------ RECORD EXTRACTS ------

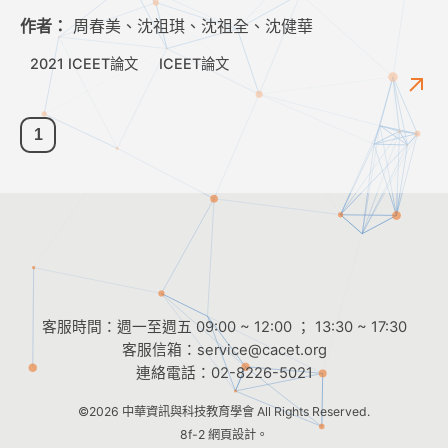
作者：
周春美、沈祖琪、沈祖全、沈健華
2021 ICEET論文
ICEET論文
1
客服時間：週一至週五 09:00 ~ 12:00 ； 13:30 ~ 17:30
客服信箱：
service@cacet.org
連絡電話：
02-8226-5021
©2026
中華資訊與科技教育學會
All Rights Reserved.
8f-2 網頁設計。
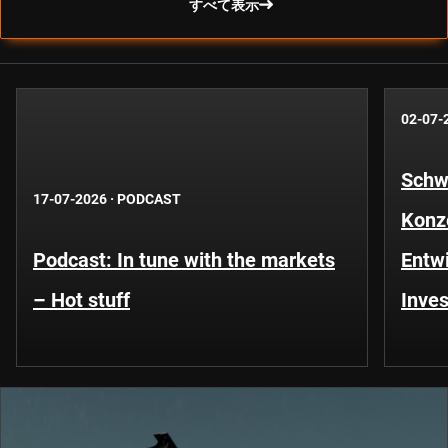
すべて表示
02-07-
Schwe
17-07-2026
·
PODCAST
Konze
Podcast: In tune with the markets
Entwi
– Hot stuff
Inves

------

* [WHAT TO WORK ON]:
A word-for-word copy of the records is needed, with no pictures carried over.

* [EXERCISE OUTPUT]:
作者：
周春美、沈祖琪、沈祖全、沈健華
2021 ICEET論文
ICEET論文
1
客服時間：週一至週五 09:00 ~ 12:00 ； 13:30 ~ 17:30
客服信箱：
service@cacet.org
連絡電話：
02-8226-5021
©2026
中華資訊與科技教育學會
All Rights Reserved.
8f-2 網頁設計。
すべて表示
02-07-
Schwe
17-07-2026
·
PODCAST
Konze
Podcast: In tune with the markets
Entwi
– Hot stuff
Inves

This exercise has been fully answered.